DATA FOR REVIEW START

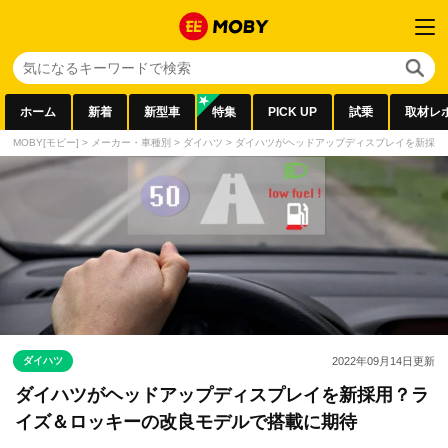
ホーム
新着
新型車
特集
PICK UP
試乗
取材レ
MOBY[モビー]
>
メーカー・車種別
>
ダイハツ
>
ダイハツがヘッドアップディスプレイを新採用
ダイハツ
2022年09月14日
更新
ダイハツがヘッドアップディスプレイを新採用？ラ
イズ＆ロッキーの改良モデルで搭載に期待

DATA FOR REVIEW END

*TASK DESCRIPTION*: Copy, from the lines above, each one that holds "ダイハツがヘッドアップディスプレイを新採用".

*ANSWER SPACE*:
ダイハツがヘッドアップディスプレイを新採用
ダイハツがヘッドアップディスプレイを新採用？ラ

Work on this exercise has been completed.